** Opening Available data block **

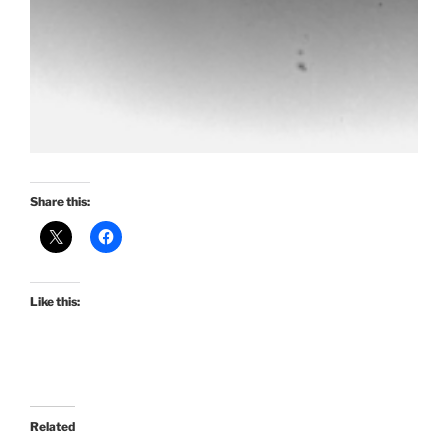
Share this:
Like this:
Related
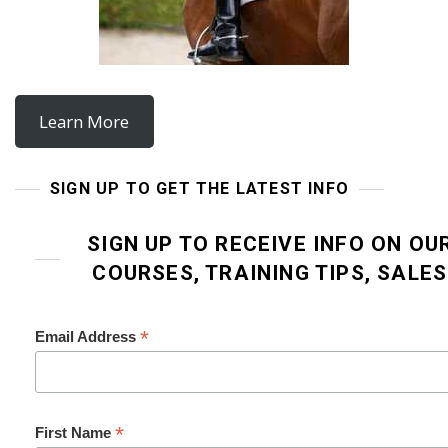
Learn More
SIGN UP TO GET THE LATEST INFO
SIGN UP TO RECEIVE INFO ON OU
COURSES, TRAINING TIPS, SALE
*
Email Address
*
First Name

** Closing Available data block **
** Opening Available data block **

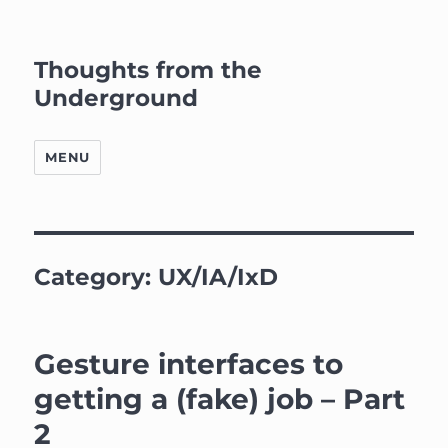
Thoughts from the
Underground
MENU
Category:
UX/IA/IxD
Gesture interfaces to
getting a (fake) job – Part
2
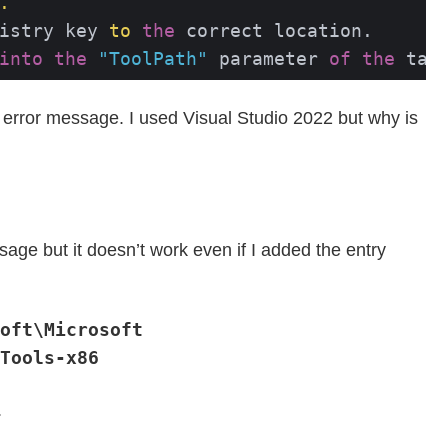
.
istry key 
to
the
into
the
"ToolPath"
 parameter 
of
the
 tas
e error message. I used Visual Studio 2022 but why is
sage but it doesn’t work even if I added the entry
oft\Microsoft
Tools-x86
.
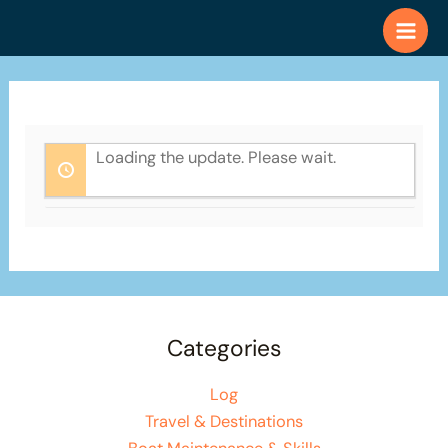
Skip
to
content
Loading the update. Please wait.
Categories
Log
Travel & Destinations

** Closing Available data block **
** Opening Available data block **

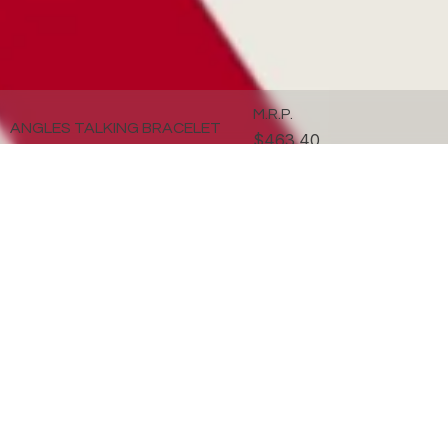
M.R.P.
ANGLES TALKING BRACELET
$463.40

** Closing Available data block **

Each line holding the string "INFO" counts once. Work out the number of such lines in the data and give only that.

2